I hope I did not miss any important thing. If not, this should alleviate the updateLogicalState overhead for spatials with no controls. The price to pay for this change is travering subnodes when attaching detaching nodes.

Tell me what you think! :wink:

There are general solutions we could employ that complicate the engine a little and have side-effects that we have to deal with. Your solution is not an optimal one because it does a lot of potentially unnecessary work on attach/detach, requires a special root node class (ugh), and some other distasteful things. There is a way to do it better without all of that but as a team we’d need to decide that we want to handle what has previously been considered oversized scenes. This is why I’ve not proposed any solutions before now.

Your solution is probably the best you can do if you don’t want to modify the core engine but we are talking about potentially modifying the core engine. We can get away with a few different things that way (such as keeping the list of spatials with controls instead of a list of lists because we can call runControlUpdate() directly if made protected, etc.)

The advice in the past has always been “make smaller scenes”… so I kept these ideas to myself. Because it’s not really bad advice either. For example, one reason that control updates rank so highly in your scene is because you have “too many nodes” and your game isn’t otherwise doing very much.

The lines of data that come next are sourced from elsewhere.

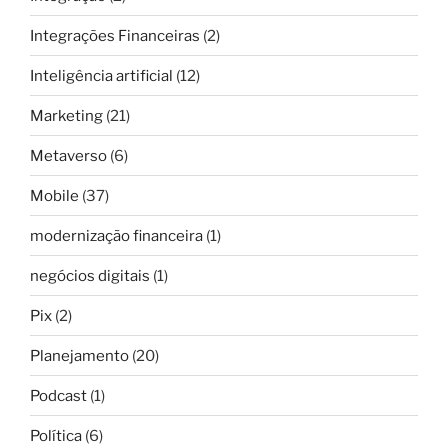
Integrações Financeiras
(2)
Inteligência artificial
(12)
Marketing
(21)
Metaverso
(6)
Mobile
(37)
modernização financeira
(1)
negócios digitais
(1)
Pix
(2)
Planejamento
(20)
Podcast
(1)
Política
(6)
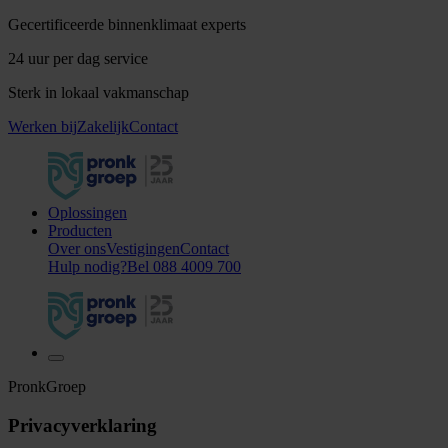
Gecertificeerde binnenklimaat experts
24 uur per dag service
Sterk in lokaal vakmanschap
Werken bij
Zakelijk
Contact
Oplossingen
Producten
Over ons
Vestigingen
Contact
Bel 088 4009 700
Hulp nodig?
Bel 088 4009 700
PronkGroep
Privacyverklaring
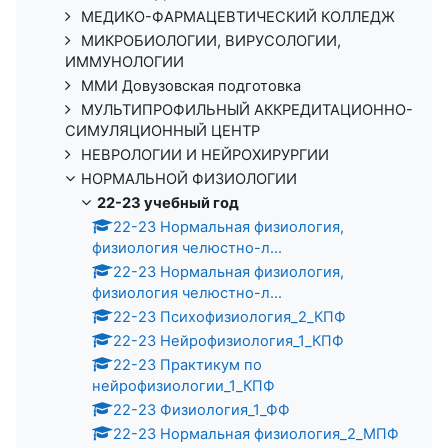
МЕДИКО-ФАРМАЦЕВТИЧЕСКИЙ КОЛЛЕДЖ
МИКРОБИОЛОГИИ, ВИРУСОЛОГИИ,
ИММУНОЛОГИИ
ММИ Довузовская подготовка
МУЛЬТИПРОФИЛЬНЫЙ АККРЕДИТАЦИОННО-
СИМУЛЯЦИОННЫЙ ЦЕНТР
НЕВРОЛОГИИ И НЕЙРОХИРУРГИИ
НОРМАЛЬНОЙ ФИЗИОЛОГИИ
22-23 учебный год
22-23 Нормальная физиология,
физиология челюстно-л...
22-23 Нормальная физиология,
физиология челюстно-л...
22-23 Психофизиология_2_КПФ
22-23 Нейрофизиология_1_КПФ
22-23 Практикум по
нейрофизиологии_1_КПФ
22-23 Физиология_1_ФФ
22-23 Нормальная физиология_2_МПФ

The strategy that your pursuing has a scalability limit because if you get the engine to handle 800 spatials ok then add 10 more tomorrow you might now be over the hump again. Alternatively, there are ways to better organize your scene so that you can add/remove entire sections based on distance or whatever. Not “several times a second” but “when the player crosses a threshold”. A solution like that could be scaled far higher. Attaching three nodes and detaching three others when crossing a grid boundary is not going to have a high cost but it opens up scalability to the point that you will hit other limits before you are plagued with update issues again.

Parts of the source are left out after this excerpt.